Ja , einige Motoren sind in der Tat baugleich , werden nur über einen Gasanschlag und eine andere Düse gedrosselt.
Bei anderen Motoren sind wieder andere Vergaser verbaut und eine Drossel vorm Auspuff , die Drosselplatte.
Beim Mercury sind meist neue Vergaser nötig und da sollte man sich fragen ob sich der Umbau lohnt oder ob man sich nicht besser einen gebrauten 15 PS Motor kaufen sollte.
Gruß Udo
ps. am bessten schaust du mal das du für beide Motoren eine Explosionszeichnung bekommst ,
daraus wird ersichtlich was geändert werden muss


----------



## volkerm (8. Februar 2011)

*AW: Außenborder Leistungssteigerung ? ? ?*

Moin,

beim Viertakter muß oft noch eine andere Nockenwelle rein, dann wird es unwirtschaftlich.
Der aktuelle Merc 10 PS ist nicht der Bruder des 15 PS.


----------



## Waldemar (8. Februar 2011)

*AW: Außenborder Leistungssteigerung ? ? ?*

hallo geld-geyer, meines erachtens sind die 9,9 bzw. 15 ps'er bei den zweitacktern bis auf kleinigkeiten baugleich. das kannst du bei den techn. angaben am gewicht erkennen.
die 10 o. 15 ps 4t-motore haben meist 10 kg gewichtsunterschied. da ist nicht so viel baugleich u. es wird sich wohl der umbau u. ein motorentausch preislich nicht so sehr unterscheiden.


----------



## Udo561 (8. Februar 2011)

*AW: Außenborder Leistungssteigerung ? ? ?*



Waldemar schrieb:


> hallo geld-geyer, meines erachtens sind die 9,9 bzw. 15 ps'er bei den zweitacktern bis auf kleinigkeiten baugleich. das kannst du bei den techn. angaben am gewicht erkennen.



Hi,
na ja , er fährt einen 4 Takter 
Da sieht die Sache doch schon anders aus.
Gruß Udo


----------



## Waldemar (8. Februar 2011)

*AW: Außenborder Leistungssteigerung ? ? ?*



Udo561 schrieb:


> Hi,
> na ja , er fährt einen 4 Takter
> Da sieht die Sache doch schon anders aus.
> Gruß Udo


 
tschuldigung, aber das versteh ich nicht.


----------



## Heidechopper (8. Februar 2011)

*AW: Außenborder Leistungssteigerung ? ? ?*

Mehr PS werden entweder über eine höhere Aufladung der Zylinder und/oder eine höhere Drehzahl erreicht.
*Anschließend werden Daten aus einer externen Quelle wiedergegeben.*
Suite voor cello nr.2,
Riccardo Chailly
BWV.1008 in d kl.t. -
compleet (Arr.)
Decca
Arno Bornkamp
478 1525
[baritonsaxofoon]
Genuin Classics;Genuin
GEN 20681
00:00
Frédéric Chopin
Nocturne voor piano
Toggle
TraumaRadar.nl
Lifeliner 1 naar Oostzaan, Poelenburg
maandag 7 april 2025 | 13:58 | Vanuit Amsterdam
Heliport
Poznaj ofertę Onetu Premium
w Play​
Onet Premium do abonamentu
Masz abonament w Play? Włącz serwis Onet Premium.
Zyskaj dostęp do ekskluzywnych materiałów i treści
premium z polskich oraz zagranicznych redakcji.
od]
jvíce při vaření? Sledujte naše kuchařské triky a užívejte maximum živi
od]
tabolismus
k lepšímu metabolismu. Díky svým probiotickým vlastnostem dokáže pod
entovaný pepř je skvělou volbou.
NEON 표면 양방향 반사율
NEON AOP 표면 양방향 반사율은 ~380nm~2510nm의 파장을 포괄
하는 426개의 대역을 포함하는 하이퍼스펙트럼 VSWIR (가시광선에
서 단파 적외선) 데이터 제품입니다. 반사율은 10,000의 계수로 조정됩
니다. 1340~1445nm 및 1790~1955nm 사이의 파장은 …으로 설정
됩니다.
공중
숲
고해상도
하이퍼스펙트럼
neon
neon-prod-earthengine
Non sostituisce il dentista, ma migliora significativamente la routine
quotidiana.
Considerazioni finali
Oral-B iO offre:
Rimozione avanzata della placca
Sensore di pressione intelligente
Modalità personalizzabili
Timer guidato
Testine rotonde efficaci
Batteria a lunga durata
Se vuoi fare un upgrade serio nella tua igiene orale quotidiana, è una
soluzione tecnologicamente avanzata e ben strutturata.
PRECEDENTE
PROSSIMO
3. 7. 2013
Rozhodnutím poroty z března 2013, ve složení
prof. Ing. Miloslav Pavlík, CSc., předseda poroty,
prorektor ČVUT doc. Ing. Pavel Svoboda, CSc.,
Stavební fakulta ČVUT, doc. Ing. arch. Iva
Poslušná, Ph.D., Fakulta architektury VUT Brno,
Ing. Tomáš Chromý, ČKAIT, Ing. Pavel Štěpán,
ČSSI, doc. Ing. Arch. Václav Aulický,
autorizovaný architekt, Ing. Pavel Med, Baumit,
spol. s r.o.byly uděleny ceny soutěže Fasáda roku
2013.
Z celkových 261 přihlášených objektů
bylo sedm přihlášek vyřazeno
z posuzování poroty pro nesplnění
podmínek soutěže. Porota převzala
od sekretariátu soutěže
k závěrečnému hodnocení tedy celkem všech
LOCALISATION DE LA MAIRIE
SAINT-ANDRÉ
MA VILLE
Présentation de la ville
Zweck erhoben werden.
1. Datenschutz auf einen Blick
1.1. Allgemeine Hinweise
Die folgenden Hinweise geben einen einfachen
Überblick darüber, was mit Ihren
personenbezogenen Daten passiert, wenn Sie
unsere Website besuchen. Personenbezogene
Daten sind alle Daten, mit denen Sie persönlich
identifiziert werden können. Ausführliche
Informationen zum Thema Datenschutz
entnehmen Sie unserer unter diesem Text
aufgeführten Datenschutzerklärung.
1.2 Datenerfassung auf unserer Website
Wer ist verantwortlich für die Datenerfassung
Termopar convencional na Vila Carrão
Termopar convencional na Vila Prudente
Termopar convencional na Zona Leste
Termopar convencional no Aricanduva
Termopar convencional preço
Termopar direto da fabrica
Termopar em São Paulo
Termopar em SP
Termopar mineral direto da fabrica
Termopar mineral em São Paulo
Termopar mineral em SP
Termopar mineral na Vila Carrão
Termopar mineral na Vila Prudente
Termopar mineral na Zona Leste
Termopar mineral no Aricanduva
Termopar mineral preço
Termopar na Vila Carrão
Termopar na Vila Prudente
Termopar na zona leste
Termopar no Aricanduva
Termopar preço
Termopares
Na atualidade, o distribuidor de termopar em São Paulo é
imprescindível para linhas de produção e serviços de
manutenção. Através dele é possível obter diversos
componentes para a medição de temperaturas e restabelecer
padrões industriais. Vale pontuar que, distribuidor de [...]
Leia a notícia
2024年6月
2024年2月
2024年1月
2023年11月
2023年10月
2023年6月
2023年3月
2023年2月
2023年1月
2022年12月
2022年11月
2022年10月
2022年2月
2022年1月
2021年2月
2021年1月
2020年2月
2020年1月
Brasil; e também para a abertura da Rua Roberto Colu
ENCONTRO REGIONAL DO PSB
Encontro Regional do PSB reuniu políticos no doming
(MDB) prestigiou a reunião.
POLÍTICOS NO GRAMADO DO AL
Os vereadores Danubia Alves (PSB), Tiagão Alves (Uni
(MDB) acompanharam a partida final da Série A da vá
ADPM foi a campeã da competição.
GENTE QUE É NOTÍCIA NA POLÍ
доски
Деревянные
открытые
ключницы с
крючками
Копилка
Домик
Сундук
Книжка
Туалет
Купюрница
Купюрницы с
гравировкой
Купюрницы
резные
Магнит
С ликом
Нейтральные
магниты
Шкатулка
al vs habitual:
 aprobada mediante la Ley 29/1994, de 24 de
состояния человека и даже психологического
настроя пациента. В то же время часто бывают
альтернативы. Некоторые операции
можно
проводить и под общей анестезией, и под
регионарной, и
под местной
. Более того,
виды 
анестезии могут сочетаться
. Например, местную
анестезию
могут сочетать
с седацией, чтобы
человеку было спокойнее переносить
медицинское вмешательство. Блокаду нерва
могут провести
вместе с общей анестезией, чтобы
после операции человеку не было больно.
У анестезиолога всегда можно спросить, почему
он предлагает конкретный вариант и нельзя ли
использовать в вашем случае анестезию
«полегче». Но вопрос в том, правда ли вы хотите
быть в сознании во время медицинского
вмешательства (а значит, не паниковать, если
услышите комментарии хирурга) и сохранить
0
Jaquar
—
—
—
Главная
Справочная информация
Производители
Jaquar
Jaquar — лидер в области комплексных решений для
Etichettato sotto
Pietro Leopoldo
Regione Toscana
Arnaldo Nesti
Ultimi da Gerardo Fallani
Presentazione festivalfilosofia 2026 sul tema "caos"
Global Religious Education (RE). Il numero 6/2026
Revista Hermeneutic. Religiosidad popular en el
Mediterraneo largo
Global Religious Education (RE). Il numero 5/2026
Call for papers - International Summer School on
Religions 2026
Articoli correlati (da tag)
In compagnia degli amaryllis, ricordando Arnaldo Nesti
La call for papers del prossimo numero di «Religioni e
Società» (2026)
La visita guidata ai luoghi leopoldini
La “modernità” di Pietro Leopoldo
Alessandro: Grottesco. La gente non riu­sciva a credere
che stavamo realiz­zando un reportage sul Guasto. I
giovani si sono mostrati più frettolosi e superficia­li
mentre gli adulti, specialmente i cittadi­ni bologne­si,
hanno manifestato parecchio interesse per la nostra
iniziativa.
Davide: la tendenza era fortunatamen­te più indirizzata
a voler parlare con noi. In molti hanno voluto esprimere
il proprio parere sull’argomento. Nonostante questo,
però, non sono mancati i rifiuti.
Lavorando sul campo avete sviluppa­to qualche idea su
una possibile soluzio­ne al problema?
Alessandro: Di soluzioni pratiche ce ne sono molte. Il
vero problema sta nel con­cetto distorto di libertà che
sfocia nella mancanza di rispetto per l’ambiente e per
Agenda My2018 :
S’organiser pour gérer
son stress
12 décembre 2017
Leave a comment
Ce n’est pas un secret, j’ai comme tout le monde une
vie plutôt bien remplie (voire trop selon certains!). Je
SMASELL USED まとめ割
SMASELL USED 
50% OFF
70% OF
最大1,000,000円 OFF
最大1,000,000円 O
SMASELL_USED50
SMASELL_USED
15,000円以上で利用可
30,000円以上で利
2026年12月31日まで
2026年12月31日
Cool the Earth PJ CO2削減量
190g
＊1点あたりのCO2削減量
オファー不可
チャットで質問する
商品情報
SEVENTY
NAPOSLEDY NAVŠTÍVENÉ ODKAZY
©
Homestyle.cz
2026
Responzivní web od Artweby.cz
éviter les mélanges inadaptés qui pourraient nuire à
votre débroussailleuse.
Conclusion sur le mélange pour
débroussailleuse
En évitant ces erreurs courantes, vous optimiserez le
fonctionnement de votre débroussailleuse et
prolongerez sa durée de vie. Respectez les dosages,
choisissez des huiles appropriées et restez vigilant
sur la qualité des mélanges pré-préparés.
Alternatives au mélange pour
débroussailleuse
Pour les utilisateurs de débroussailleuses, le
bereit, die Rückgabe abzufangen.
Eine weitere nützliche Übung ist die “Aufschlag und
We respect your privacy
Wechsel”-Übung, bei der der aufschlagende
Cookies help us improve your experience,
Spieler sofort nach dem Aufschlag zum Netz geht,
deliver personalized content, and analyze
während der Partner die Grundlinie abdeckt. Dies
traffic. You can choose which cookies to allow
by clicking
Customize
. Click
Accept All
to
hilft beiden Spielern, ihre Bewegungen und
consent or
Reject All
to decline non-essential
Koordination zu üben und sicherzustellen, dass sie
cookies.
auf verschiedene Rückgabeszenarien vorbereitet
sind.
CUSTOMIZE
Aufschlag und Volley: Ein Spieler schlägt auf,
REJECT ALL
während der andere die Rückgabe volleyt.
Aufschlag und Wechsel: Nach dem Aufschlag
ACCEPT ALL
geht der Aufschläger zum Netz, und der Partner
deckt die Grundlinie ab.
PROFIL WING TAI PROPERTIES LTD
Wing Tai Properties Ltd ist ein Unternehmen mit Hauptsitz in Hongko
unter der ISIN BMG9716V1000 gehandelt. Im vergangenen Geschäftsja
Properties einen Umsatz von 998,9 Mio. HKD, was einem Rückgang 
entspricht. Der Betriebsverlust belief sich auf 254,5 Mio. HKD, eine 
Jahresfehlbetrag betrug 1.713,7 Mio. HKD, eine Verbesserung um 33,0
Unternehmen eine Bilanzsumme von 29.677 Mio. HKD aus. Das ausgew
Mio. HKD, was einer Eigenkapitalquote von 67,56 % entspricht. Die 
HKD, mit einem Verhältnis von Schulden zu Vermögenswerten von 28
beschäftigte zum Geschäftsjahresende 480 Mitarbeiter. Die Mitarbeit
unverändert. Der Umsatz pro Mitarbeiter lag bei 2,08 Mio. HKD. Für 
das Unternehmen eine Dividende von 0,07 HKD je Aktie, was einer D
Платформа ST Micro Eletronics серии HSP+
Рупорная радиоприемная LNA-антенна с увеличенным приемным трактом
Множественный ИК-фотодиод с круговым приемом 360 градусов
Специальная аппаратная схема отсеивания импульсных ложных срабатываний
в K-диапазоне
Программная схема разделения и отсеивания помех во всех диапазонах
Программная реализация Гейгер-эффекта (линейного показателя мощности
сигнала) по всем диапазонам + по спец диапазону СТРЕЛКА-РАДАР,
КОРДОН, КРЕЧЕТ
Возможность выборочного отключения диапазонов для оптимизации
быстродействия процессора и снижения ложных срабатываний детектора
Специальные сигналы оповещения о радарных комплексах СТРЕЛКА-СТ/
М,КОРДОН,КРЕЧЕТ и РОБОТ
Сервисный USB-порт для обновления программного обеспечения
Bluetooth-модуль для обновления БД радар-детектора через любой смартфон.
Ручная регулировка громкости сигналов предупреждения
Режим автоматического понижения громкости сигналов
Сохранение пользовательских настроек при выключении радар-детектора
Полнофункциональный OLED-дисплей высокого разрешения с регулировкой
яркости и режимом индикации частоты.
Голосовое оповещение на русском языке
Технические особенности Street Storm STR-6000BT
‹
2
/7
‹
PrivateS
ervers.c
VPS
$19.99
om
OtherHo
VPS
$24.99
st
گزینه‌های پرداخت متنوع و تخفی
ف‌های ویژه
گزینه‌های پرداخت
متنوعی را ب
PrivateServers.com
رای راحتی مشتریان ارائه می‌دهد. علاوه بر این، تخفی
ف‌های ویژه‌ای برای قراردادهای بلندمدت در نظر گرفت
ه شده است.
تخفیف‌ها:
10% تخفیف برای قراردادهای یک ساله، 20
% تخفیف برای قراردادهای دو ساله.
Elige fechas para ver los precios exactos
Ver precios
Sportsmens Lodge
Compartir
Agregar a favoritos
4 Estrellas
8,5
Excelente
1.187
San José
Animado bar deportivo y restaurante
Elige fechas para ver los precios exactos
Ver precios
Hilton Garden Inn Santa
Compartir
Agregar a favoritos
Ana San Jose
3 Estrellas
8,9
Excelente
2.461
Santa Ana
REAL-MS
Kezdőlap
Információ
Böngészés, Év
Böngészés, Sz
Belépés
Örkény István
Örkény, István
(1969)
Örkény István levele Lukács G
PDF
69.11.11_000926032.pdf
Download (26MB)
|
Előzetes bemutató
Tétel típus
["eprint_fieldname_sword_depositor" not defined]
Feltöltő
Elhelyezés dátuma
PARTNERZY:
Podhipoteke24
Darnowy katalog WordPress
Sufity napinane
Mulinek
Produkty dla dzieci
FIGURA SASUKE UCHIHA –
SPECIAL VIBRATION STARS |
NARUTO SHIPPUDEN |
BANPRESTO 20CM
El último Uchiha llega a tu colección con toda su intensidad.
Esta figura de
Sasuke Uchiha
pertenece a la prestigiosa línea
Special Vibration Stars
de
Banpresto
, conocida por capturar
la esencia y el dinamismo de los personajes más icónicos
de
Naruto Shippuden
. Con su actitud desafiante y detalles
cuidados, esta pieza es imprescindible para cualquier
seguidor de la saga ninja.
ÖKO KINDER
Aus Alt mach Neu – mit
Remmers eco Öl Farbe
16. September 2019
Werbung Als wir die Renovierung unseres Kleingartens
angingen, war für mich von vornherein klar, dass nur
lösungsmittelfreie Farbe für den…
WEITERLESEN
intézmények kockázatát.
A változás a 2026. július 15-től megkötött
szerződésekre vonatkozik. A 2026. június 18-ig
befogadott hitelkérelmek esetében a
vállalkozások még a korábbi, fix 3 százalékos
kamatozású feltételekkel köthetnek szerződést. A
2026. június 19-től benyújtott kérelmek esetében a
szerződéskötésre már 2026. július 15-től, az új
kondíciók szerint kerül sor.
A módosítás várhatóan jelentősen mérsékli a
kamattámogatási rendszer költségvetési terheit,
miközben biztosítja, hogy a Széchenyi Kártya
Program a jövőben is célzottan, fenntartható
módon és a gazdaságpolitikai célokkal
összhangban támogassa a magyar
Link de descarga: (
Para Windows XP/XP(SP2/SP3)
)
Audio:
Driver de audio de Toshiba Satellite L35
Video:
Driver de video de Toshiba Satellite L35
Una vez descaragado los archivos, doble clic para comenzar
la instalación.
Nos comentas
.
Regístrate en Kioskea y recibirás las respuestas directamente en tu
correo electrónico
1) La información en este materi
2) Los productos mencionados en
Das gilt sowohl für 2- als auch für 4-Takter.
Beim 2-Takter geht das -zumindest bei den 9,9er zu 15er Motoren mit einen anderen Vergaser, der eine größere Ansaugöffnung besitzt (speziell spreche ich hier von den Johnsons). Angeblich sind beide Motoren sonst identisch. Das trifft aber nur bis auf eine kleine, aber wichtige Kleinigkeit zu: beim 9,9er wird das Kühlwasser an einer Stelle der Maschine in den Motorblock eingespeist, beim 15er aber an zwei Stellen! Wird das nicht beachtet, kann der Motor einen Kopfschaden bekommen, wenn man längere Zeit Vollgas fährt! Die höhere Leistung ergibt sich hier aus der höheren Aufladung und der daraus resultierenden höheren Drehzahl.


----------



## volkerm (8. Februar 2011)

*AW: Außenborder Leistungssteigerung ? ? ?*

Moin,

schreibe doch der Ersteller mal rein, welcher Motor samt Bj. das ist.
Das ist doch Rätselraten.

Grüße

Volker


----------



## Dxlfxn (8. Februar 2011)

*AW: Außenborder Leistungssteigerung ? ? ?*

Einen Motor dieser Klasse bekommt man am besten von 9,9 auf 15 PS indem man den kleinen verkauft und einen größeren kauft. Dann hat man in der Regel einen zuverlässigen Motor, dem man sich auch anvertrauen kann. #d
Das ist ein Bootsmotor - kein Roller von Konfirmanden, den man, wenn er kaputt geht, am Telegrafenmasten abstellen kann.
Petri


----------



## j.Breithardt (8. Februar 2011)

*AW: Außenborder Leistungssteigerung ? ? ?*



Udo561 schrieb:


> Hi,
> *ich gehe davon aus das du einen Führerschein besitzt.*
> 
> Ja , einige Motoren sind in der Tat baugleich , werden nur über einen Gasanschlag und eine andere Düse gedrosselt.
> ...


 




Sollte er bei 9,9 PS auch haben.:m

Gruß
Jürgen |wavey:


----------



## Dorschbremse (8. Februar 2011)

*AW: Außenborder Leistungssteigerung ? ? ?*



Dolfin schrieb:


> Einen Motor dieser Klasse bekommt man am besten von 9,9 auf 15 PS indem man den kleinen verkauft und einen größeren kauft. Dann hat man in der Regel einen zuverlässigen Motor, dem man sich auch anvertrauen kann. #d
> Das ist ein Bootsmotor - kein Roller von Konfirmanden, den man, wenn er kaputt geht, am Telegrafenmasten abstellen kann.
> Petri




|good:
 Du hast mal wieder den Nagel auf den Kopf getroffen!!!


----------



## Tommes63 (8. Februar 2011)

*AW: Außenborder Leistungssteigerung ? ? ?*

Hallo G€Y€R, ein paar Info´s brauchen wir noch sonst stochern wir im Nebel.
Vergleich erst mal den Hubraum vom 9,9 und 15er, wenn verschieden, dann kannste´s eh vergessen. Udo 561 hat´s schon gut beschrieben. Am sichersten ist von beiden Explosionszeichnungen bzw. Teilenummern besorgen und vergleichen. Das was abweicht sind die Änderungen.
Oder Du fragst die Profis im Boote Forum, die kennen sich da bestens aus. Aber die werden Dir ähnliches erzählen, von dort hab ich auch meine Infos.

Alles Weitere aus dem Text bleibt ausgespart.